* **EXERCISE OBJECTIVE**: How many lines in the records below contain the word "Share"? Reply with that number only.

* **RECORDS FOR THIS TASK**:
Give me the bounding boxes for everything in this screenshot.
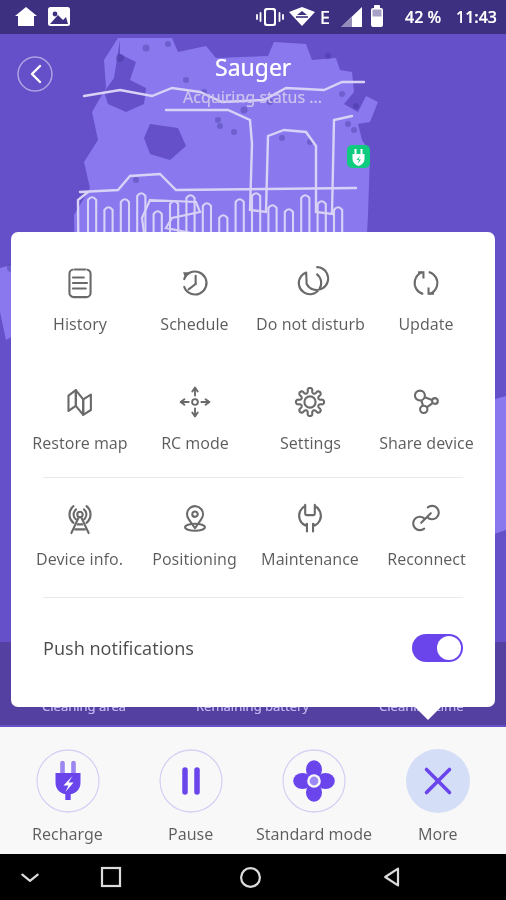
staticText: Positioning <box>152 548 237 570</box>
staticText: Cleaning area <box>42 697 127 715</box>
staticText: Pause <box>168 823 214 845</box>
button[interactable]: Do not disturb <box>252 267 368 335</box>
staticText: Acquiring status ... <box>183 86 323 108</box>
staticText: Cleaning time <box>379 697 464 715</box>
staticText: Restore map <box>32 432 128 454</box>
button[interactable]: Settings <box>252 386 368 454</box>
staticText: Device info. <box>36 548 123 570</box>
button[interactable]: Pause <box>129 727 252 845</box>
button[interactable]: Schedule <box>137 267 252 335</box>
staticText: Recharge <box>32 823 103 845</box>
button[interactable]: History <box>22 267 137 335</box>
staticText: Do not disturb <box>256 313 365 335</box>
button[interactable]: Restore map <box>22 386 137 454</box>
staticText: History <box>53 313 107 335</box>
button[interactable]: Update <box>368 267 484 335</box>
button[interactable]: Back <box>374 859 410 895</box>
staticText: More <box>418 823 458 845</box>
button[interactable]: Push notifications <box>11 598 495 698</box>
button[interactable]: Standard mode <box>252 727 376 845</box>
button[interactable]: More <box>376 727 500 845</box>
button[interactable]: Hide keyboard <box>12 859 48 895</box>
staticText: E <box>320 5 331 30</box>
staticText: Schedule <box>160 313 229 335</box>
staticText: Sauger <box>215 51 292 82</box>
staticText: Push notifications <box>43 636 194 661</box>
staticText: Reconnect <box>387 548 466 570</box>
button[interactable]: Reconnect <box>368 502 484 570</box>
staticText: Maintenance <box>261 548 359 570</box>
staticText: Settings <box>280 432 341 454</box>
staticText: Update <box>398 313 454 335</box>
button[interactable]: Recharge <box>6 727 129 845</box>
button[interactable]: Home <box>232 859 268 895</box>
button[interactable]: Push notifications toggle <box>412 634 463 662</box>
staticText: Standard mode <box>256 823 373 845</box>
button[interactable]: Recents <box>93 859 129 895</box>
staticText: Share device <box>379 432 474 454</box>
button[interactable]: Positioning <box>137 502 252 570</box>
button[interactable]: Back <box>17 56 53 92</box>
staticText: 11:43 <box>456 6 497 28</box>
staticText: Remaining battery <box>196 697 310 715</box>
staticText: RC mode <box>161 432 229 454</box>
button[interactable]: Maintenance <box>252 502 368 570</box>
button[interactable]: Device info. <box>22 502 137 570</box>
staticText: 42 % <box>405 6 442 28</box>
button[interactable]: RC mode <box>137 386 252 454</box>
button[interactable]: Share device <box>368 386 484 454</box>
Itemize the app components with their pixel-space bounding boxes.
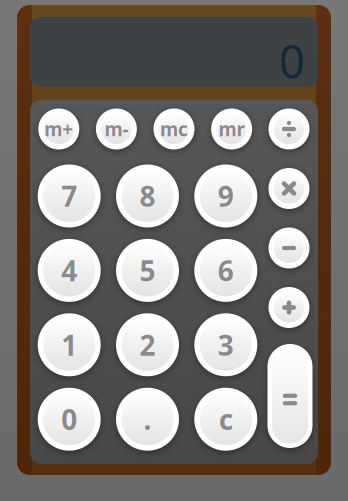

* **FINAL ANSWER**: 2